Там, на дне котловины, от гарпии не осталось почти ничего – только груда пепла и челюсти, распахнутые в последнем немом вопле. Ойван специально задержался, пропустив остальных вперёд, чтобы выдрать несколько клыков, а пока Служитель и Орвин о чём-то беседовали с вождём местных дикарей, он успел проделать в них отверстия. Знаком высшей доблести у саабов было ожерелье из зубов гривастой кошки, той самой, что украшала рукоять кинжала Алсы. Но этот зверь забредал в северные леса настолько редко, что похвастаться такой диковиной могли лишь немногие, да и те в большинстве получили её по наследству. А клыков гарпии не было ни у кого – такая ценность дороже серебряного самородка, который оттягивает пояс. А тут на тебе – сними, говорит, от греха…
– Ойван, правда, оставь это. Отец зря говорить не будет, – сказал Юм, глядя на клыки, упавшие в дорожную пыль. – Нечисть – она и есть нечисть.

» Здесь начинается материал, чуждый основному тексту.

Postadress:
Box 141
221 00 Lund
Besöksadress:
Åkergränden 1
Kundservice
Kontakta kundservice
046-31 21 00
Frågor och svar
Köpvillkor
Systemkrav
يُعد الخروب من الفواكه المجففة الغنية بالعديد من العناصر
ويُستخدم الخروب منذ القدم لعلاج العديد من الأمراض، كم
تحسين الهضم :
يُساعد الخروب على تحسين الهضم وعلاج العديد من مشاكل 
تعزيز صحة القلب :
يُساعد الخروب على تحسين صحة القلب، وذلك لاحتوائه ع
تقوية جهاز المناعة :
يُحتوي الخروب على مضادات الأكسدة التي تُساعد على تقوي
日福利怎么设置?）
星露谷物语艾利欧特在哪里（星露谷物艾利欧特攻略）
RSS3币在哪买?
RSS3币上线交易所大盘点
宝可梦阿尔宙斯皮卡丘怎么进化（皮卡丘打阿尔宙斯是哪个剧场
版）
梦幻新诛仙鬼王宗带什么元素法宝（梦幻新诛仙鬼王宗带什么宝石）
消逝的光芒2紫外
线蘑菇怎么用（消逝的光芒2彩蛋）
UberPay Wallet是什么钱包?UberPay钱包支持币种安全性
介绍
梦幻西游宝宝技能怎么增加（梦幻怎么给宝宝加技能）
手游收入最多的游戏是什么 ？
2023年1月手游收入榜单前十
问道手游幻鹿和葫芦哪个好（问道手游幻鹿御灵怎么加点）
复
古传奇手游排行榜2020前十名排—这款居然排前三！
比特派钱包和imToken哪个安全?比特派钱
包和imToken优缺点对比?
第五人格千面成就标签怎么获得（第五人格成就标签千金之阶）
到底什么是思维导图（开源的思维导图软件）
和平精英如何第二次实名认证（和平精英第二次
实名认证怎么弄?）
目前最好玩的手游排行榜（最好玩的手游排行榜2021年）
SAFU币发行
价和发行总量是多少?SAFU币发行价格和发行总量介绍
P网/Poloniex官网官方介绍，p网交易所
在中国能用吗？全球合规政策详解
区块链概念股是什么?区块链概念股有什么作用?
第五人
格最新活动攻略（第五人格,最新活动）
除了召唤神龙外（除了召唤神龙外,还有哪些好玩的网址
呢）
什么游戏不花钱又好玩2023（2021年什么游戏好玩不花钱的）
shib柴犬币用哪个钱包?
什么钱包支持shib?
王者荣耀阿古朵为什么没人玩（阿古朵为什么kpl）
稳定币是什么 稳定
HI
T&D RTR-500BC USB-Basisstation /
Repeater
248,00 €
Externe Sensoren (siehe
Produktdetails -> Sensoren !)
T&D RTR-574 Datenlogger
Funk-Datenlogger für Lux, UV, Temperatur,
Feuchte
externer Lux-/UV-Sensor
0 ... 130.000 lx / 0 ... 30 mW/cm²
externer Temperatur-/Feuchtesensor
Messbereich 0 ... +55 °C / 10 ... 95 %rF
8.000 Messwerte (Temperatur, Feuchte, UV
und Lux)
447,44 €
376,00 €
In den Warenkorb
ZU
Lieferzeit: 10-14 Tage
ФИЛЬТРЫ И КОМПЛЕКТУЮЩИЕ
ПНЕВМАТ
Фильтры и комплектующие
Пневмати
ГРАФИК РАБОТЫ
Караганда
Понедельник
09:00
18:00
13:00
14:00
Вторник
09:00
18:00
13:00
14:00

Ойван посмотрел исподлобья на молодого лорда. С Юмом они сражались плечо к плечу, Юм спас ему жизнь, вытащив какого-то там варвара из замка, готового рухнуть… Значит, его можно и послушаться, хотя, когда вождь отправлял его в путь, приказ был один: слушать только Геранта. Но того Служителя больше нет, а клыки, такие острые, длиной в палец, такие сверкающие, – жалко… Опять же, чем без них в родном становище похвастаться? Может, и вправду эти двое, лорд и Служитель, знают, что говорят? Во время всего долгого похода, который, кстати, ещё не закончен, можно было без опаски поворачиваться к ним спиной. Значит, и сейчас нечего множить обиды.
Вот – тулуп, выданный на дорожку тутошними дикарями, распахнут, и оба завалившихся за пазуху клыка падают под ноги. В тот же миг скрывается за далёким холмом багровый краешек закатного солнца, и костяшки, которые только что болтались на шее, начинают шевелиться, превратившись в червей, которые растут на глазах и вгрызаются в дорожную глину. Только удар посоха о землю и всплеск холодного голубого пламени умертвил их окончательно. Ойван представил себе, как эти вот червячки так же, как в глину, вгрызлись бы в его грудь…
– Как думает славный Служитель: стоит нам остановиться на ночлег или лучше продолжить путь? – поинтересовался писарь, который только что настаивал на привале, а теперь явно торопился покинуть то место, где только что ползали какие-то мерзкие черви. – Я полагаю, что до лагеря лорда Фертина уже недалеко. Я слышал, вы знакомы с ним… Он храбрый воин и не мог отступить слишком далеко. Мой господин, Ус Пятнистый, всегда относился к нему с большим уважением.
– А я-то думал, будто славный вождь Ус Пятнистый уважает лишь тех, кто платит, – заметил Служитель Эрл, подтягивая подпругу своего коня.
– Ну зачем же так? – обиделся писарь. – Да, жители Корса тоже не трусы, но они недостойны уважения. Там такой сброд – большинство уже и забыло, из какого они рода, и…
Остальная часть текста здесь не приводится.